La selva tropical fuera de la ventana.
Estamos acostumbrados a ver a Attenborough susurrando entre gorilas o señalando ballenas en el azul profundo. Sin embargo, con motivo de su centenario, Sir David ha decidido volver al jardín de su casael mismo lugar donde, probablemente, hace un siglo, observó el primer insecto que despertó su infinita curiosidad. La tesis de la serie es explosiva: Los jardines del Reino Unido, en conjunto, cubren más superficie que todas las reservas naturales nacionales.
En una misma parcela media pueden convivir unas 2.600 especies diferentes. «Algunos jardines son casi tan ricos en biodiversidad como una selva tropical», explica el naturalista. No se necesitan safaris transoceánicos para presenciar la lucha por la supervivencia; basta con observar a una nutria cazando patos en un jardín fluvial de Oxfordshire o a una marta cazando golondrinas en las Tierras Altas.
El “factor gato”
El plato fuerte de la serie, destinado a suscitar el debate en las comunidades de vecinos y en las redes sociales, se refiere a los pequeños depredadores domésticos. Con alrededor de 9,5 millones sólo en el Reino Unido, Los gatos domésticos son responsables de la muerte de aproximadamente 55 millones de aves cada año.. Markham es directo: la relación presa-depredador ha terminado. A diferencia de los depredadores salvajes, los gatos se alimentan con regularidad, lo que permite que su población crezca sin las limitaciones biológicas del hambre o la escasez de presas.
Las soluciones propuestas por Attenborough son concretas y, para algunos, difíciles de digerir. Poner una campana alrededor del cuello de tu felino reduce el éxito de la caza en un 33%. Aún más radical es la invitación defendida por los ecologistas citados en el programa: mantener a los gatos en el interior durante la época de reproducción de las aves, especialmente en los meses de abril y mayo. Un consejo que pretende proteger a los polluelos en el momento de máxima vulnerabilidad, pero que choca con la filosofía del «derecho a salir» defendida por muchos propietarios.
No solo felinos
Si los gatos son el problema del hogar, Los faisanes representan un impacto ambiental a gran escala.. Cada año son liberados en el campo británico. más de 30 millones de faisanes para fines de caza. Estas aves, originarias de Asia, devoran enormes cantidades de insectos, reptiles y anfibios autóctonos, alterando profundamente los equilibrios locales. En una era en la que se habla constantemente de reintroducir especies clave como los castores, la serie destaca la inconsistencia de liberar anualmente una “plaga” ecológicamente disruptiva por puro disfrute deportivo.

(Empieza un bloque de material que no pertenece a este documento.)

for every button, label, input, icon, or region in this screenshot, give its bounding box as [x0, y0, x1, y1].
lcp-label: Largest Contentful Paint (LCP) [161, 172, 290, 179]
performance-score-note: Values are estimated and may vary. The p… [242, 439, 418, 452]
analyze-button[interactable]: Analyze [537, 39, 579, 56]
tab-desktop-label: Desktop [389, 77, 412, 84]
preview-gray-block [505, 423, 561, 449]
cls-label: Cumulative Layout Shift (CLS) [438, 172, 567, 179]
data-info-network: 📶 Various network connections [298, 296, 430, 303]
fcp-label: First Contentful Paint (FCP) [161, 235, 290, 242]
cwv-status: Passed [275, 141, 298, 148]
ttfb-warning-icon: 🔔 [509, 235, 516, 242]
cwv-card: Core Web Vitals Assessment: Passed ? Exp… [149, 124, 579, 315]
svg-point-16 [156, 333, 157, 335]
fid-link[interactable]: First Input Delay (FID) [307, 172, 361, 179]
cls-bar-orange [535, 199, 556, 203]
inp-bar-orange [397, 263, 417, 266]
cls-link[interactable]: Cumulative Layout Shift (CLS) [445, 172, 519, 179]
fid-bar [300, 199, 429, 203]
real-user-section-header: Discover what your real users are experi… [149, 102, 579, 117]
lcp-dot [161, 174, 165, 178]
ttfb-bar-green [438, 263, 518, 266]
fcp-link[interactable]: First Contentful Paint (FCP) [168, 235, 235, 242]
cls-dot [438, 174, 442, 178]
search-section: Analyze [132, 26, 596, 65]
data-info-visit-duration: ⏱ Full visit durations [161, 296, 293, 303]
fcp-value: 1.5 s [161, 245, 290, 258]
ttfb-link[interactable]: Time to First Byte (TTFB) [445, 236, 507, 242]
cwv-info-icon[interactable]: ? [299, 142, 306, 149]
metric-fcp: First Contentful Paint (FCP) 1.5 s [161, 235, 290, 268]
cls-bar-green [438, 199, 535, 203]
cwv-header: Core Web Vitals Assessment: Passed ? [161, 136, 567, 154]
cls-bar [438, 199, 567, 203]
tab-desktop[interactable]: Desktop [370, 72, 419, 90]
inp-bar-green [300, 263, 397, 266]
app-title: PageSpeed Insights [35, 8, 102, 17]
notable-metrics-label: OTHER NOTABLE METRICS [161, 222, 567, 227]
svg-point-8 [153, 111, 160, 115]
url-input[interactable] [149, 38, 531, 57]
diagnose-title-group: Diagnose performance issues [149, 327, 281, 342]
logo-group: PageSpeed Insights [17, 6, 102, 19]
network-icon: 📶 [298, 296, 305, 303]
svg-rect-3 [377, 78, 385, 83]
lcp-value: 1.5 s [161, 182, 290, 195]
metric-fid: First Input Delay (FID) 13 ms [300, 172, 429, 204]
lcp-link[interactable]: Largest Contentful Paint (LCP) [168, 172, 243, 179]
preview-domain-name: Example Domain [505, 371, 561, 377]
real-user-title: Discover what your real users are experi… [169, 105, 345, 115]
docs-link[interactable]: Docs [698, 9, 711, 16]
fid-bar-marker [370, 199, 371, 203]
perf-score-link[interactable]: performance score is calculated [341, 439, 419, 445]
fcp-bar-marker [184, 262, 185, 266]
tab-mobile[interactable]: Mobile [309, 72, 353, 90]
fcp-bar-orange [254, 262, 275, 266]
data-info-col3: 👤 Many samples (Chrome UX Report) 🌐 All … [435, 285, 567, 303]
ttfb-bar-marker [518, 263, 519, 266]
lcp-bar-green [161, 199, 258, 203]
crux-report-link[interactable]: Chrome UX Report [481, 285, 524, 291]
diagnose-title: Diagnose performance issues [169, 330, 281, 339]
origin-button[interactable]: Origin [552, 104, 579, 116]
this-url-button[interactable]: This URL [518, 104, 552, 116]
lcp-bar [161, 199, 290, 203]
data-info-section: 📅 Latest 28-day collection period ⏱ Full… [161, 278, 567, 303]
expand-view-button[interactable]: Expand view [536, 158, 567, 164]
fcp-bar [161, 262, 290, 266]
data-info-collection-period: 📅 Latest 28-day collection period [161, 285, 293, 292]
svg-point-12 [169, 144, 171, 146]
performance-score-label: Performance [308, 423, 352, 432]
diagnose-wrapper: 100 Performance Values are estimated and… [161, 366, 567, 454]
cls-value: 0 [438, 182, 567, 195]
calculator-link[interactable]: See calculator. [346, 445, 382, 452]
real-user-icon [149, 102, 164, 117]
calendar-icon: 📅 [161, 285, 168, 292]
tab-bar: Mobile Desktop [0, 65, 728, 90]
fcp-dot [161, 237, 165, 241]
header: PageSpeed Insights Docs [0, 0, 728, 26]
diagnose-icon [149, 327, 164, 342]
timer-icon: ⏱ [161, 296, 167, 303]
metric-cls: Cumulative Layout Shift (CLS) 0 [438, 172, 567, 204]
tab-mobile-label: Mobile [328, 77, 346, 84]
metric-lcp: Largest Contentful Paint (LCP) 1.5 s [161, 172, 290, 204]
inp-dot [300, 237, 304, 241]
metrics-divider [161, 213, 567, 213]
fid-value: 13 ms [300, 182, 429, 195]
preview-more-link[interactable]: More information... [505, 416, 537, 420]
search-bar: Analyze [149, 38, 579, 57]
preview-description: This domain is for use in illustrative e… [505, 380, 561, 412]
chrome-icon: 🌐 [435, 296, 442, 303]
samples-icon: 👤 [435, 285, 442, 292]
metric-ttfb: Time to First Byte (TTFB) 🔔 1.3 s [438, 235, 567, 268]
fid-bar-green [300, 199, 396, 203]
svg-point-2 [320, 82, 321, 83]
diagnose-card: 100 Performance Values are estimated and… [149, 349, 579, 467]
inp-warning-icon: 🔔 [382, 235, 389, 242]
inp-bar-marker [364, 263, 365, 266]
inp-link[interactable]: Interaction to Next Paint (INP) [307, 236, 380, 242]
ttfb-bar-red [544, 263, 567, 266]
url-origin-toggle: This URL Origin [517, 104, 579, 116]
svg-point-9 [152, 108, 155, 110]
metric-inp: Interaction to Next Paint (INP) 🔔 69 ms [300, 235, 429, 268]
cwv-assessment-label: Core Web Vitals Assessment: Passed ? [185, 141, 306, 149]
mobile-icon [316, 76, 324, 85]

Una terapia contra la ecoansiedad
A pesar de las críticas y datos alarmantes, el objetivo de Secret Garden es curar lo que ahora llamamos eco-ansiedad. A menudo nos sentimos impotentes ante el derretimiento de los glaciares, el aumento del nivel del mar y el calentamiento global: Attenborough sugiere que el cambio comienza desde abajo, literalmente desde el suelo bajo nuestros pies. Planta un árbol nativo, levanta comederos para pájaros o simplemente deja un rincón más «salvaje» del jardín. Fomentar las orugas son acciones individuales que, multiplicadas por los 25 millones de jardines británicos, pueden generar un impacto real.
A sus cien años, Sir David nos recuerda que proteger el Planeta es una práctica diaria que comienza justo delante de nuestra puerta. Una lección de humildad y pragmatismo que, si los gatos lo permiten, realmente podría cambiar la forma en que miramos nuestro césped.